- Official release poster
- Directed by: Saurabh Shukla
- Written by: Saurabh Shukla
- Based on: Jab Khuli Kitaab by Saurabh Shukla
- Produced by: Sameer Nair; Deepak Segal; Naren Kumar; Saurabh Shukla; Mahesh Korade;
- Starring: Pankaj Kapur; Dimple Kapadia; Aparshakti Khurana;
- Cinematography: Adri Thakur
- Edited by: Kunal Walve
- Production companies: Applause Entertainment; Shoestrap Films;
- Distributed by: ZEE5
- Release dates: November 2024 (IFFI); 6 March 2026;
- Running time: 115 minutes
- Country: India
- Language: Hindi

= Jab Khuli Kitaab =

Jab Khuli Kitaab is a 2024 Indian Hindi-language romantic comedy-drama film written and directed by Saurabh Shukla. Produced by Applause Entertainment and Shoe Strap Films, it is a cinematic adaptation of Shukla's own stage play of the same name. The film stars Pankaj Kapur and Dimple Kapadia as an elderly couple who decide to seek a divorce after 50 years of marriage.

The film premiered on the streaming service ZEE5 on 6 March 2026.

== Plot ==
Set in the picturesque town of Ranikhet, Uttarakhand, Gopal Chandra Nautiyal has spent the last two years devotedly caring for his wife, Anusuya, who has been in a coma. When Anusuya miraculously awakens, the family's joy is short-lived. During a moment of reflection, she confesses to a brief extra-marital affair that occurred decades earlier in their marriage.

Stunned and feeling betrayed by the revelation, the elderly Gopal decides to file for divorce, much to the shock of their grown children and the local community. The film follows the legal and emotional fallout as the couple navigates the proceedings with a young lawyer, eventually exploring themes of aging, forgiveness, and the complexity of long-term relationships.

== Cast ==

- Pankaj Kapur as Gopal Chandra Nautiyal
- Dimple Kapadia as Anusuya Nautiyal
- Aparshakti Khurana as RK Negi, the lawyer
- Manasi Parekh as Asha,the judge.
- Samir Soni as Param, Gopal and Anusuya's son
- Nauheed Cyrusi as Farnaaz
- Sunil Palwal
- Devyani Ratanpal

== Production ==
The film was officially announced in December 2021. Director Saurabh Shukla stated that the story was originally written as a screenplay before he adapted it into a play for the Aadhyam theater festival. Principal photography took place in late 2021 and early 2022, primarily in Ranikhet and other parts of Uttarakhand.

== Reception ==
The Times of India gave the film 3/5 stars, noting that while the "stellar performances" by Kapur and Kapadia keep the movie afloat, the transition from stage to screen feels "stagnant" in parts. News18 highlighted the emotional weight of the drama but felt the humor was occasionally forced.

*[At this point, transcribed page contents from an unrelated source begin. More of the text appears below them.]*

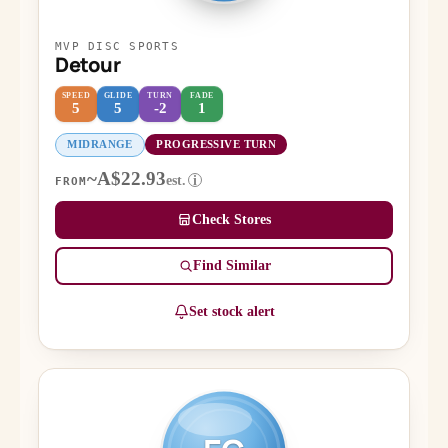
MVP DISC SPORTS
Detour
SPEED
GLIDE
TURN
FADE
5
5
-2
1
MIDRANGE
PROGRESSIVE TURN
~A$22.93
est.
i
FROM
Check Stores
Find Similar
Set stock alert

Sukanya Verma of Rediff.com praised the "dignity" Kapadia brings to her role but remarked that the film struggles to maintain momentum. Scroll.in was more critical, describing it as an "open-and-shut case" that fails to fully capitalize on its unique premise. Amar Ujala and ABP News both appreciated the film's family-centric emotional core, particularly the chemistry between the lead pair.